What bus rapid transit might look like on Western Avenue and Garfield Boulevard


Before view at Chicago Avenue and Western Avenue in West Town. 


After view at Chicago and Western. 

Metropolitan Planning Council (MPC) provided high-resolution images of their renderings of what bus rapid transit (BRT) might look like in Chicago, specifically on two routes they recommend in their August 2011 study report. The renderings were created by Booth Hansen and MPC. See more photos after the jump. 


Before view 1 at Garfield Boulevard at the Green Line (Prairie Avenue) in Washington Park. 


After view 1 at Garfield at the Green Line. 


Before view 2 at Garfield Boulevard at the Green Line (Prairie Avenue). 


After view 2 at Garfield Boulevard at the Green Line. 

9 thoughts on “What bus rapid transit might look like on Western Avenue and Garfield Boulevard”

  1. This looks like the configuration of street cars in Europe,Canada or for that matter older days of Chicago.  Maybe we’ll bring them back 🙂

  2. I really hope we get this one day.  Riding the bus for any significant distance takes an eternity, especially during rush hour.  If the bus didn’t have to wait for cars to let it back into traffic every two blocks, the ride would go a lot faster.

  3. How frequently will the BRT stop?  I used to have a bus ride that stopped 26 times in 24 minutes — it took an eternity to get anywhere.

  4. How would you plow those BRT lanes?

    It seems like with any accumulation and weather below freezing you would get growing snow berms that would eat both the BRT lane and the single public lane.

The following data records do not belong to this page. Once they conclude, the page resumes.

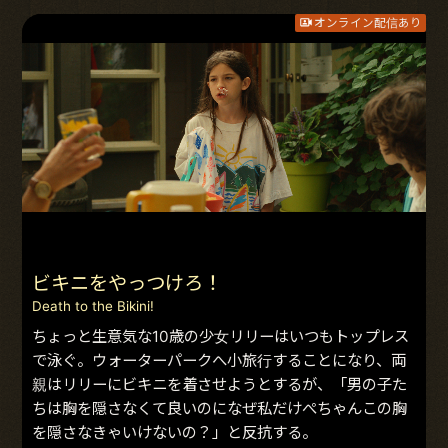
オンライン配信あり
ビキニをやっつけろ！
Death to the Bikini!
ちょっと生意気な10歳の少女リリーはいつもトップレス
で泳ぐ。ウォーターパークへ小旅行することになり、両
親はリリーにビキニを着させようとするが、「男の子た
ちは胸を隠さなくて良いのになぜ私だけぺちゃんこの胸
を隠さなきゃいけないの？」と反抗する。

MPC, Gabe Klein and Enrique Peñalosa were all laughing when somebody asked ‘Who is responsible for plowing BRT lanes?’ at the Union Club meeting last August but it’s a legitimate question. 

    1. Below is a photo of NYC’s Second Avenue Select Bus Service for comparison. I think the smart way forward is just to continually improve the Express Bus service that used to serve these corridors (Western, Ashland, Irving Park) and stop considering BRT as some kind of third mode after buses and trains.

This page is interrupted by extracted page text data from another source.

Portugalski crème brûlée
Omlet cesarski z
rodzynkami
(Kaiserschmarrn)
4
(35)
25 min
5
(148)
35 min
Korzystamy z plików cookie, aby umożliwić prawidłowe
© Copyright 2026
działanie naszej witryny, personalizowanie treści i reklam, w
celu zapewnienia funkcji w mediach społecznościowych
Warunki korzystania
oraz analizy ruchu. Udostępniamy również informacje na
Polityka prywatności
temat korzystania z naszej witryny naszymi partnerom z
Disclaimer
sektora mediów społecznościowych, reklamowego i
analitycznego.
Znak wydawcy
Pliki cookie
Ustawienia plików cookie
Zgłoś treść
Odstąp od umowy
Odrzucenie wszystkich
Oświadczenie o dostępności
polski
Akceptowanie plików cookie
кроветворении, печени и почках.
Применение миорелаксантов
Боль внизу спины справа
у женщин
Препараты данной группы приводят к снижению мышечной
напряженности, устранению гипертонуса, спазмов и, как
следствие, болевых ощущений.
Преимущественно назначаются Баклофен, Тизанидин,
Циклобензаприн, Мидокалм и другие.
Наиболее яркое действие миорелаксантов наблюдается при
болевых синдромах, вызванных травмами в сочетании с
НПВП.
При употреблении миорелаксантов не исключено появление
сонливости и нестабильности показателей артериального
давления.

      I had an idea for off-bus fare collection that I think would work well in Chicago. Continue to have on-bus fare collection but also put off-bus fare meters at stops (similar to parking meter devices). Then you have honor-system boarding + audits of something like 1/20 or 1/50 riders with instant tickets for scofflaws. I think this would speed boarding with the minimal amount of infrastructure investment.

      (image: MTA)

  5. Interesting, but what makes the depicted improvements BRT? No dedicated, barrier-separated right-of-way, many at-grade conflicts, and single priority places an additional limit on how quickly busses will be able to travel.

    Looks like an improvement over what presently exists, but hardly what one can reasonably label “BRT.” ART, maybe, but certainly not BRT.

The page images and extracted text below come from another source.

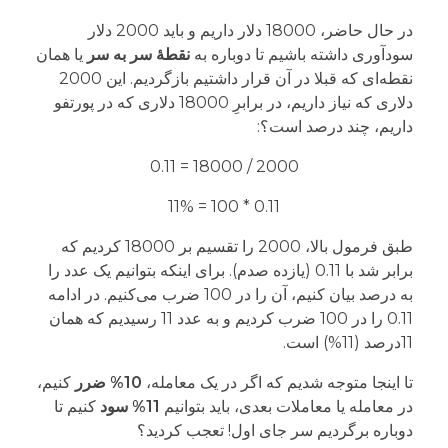
در حال حاضر، 18000 دلار داریم و باید 2000 دلار
سودآوری داشته باشیم تا دوباره به
نقطۀ سر به سر
یا همان
نقطه‌ای که قبلا در آن قرار داشتیم بازگردیم. این 2000
دلاری که نیاز داریم، در برابرِ 18000 دلاری که در پورتفو
داریم، چند درصد است؟:
2000 / 18000 = 0.11
0.11 * 100 = 11%
طبق فرمول بالا، 2000 را تقسیم بر 18000 کردیم که
برابر شد با 0.11 (یازده صدم). برای اینکه بتوانیم یک عدد را
به درصد بیان کنیم، آن را در 100 ضرب می‌کنیم. در ادامه
0.11 را در 100 ضرب کردیم و به عدد 11 رسیدیم که همان
11درصد (11%) است.
تا اینجا متوجه شدیم که اگر در یک معامله،
10% ضرر
کنیم،
در معامله یا معاملات بعدی، باید بتوانیم
11% سود
کنیم تا
دوباره برگردیم سر جای اول! تعجب کردید؟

  6. For it to work on Western, north of Fullerton (at least), you need to eliminate on-street parking. 

  7. Why do the buses run down the center in the Chicago/Western pic? It seems to me you’re creating potential conflict for people getting on or off the bus, having to deal with cross traffic on a busy street just to get to the bus … not to mention the inevitable wreck that’s far more likely to take a car up and over the center than to the side. It looks dangerous, especially at night.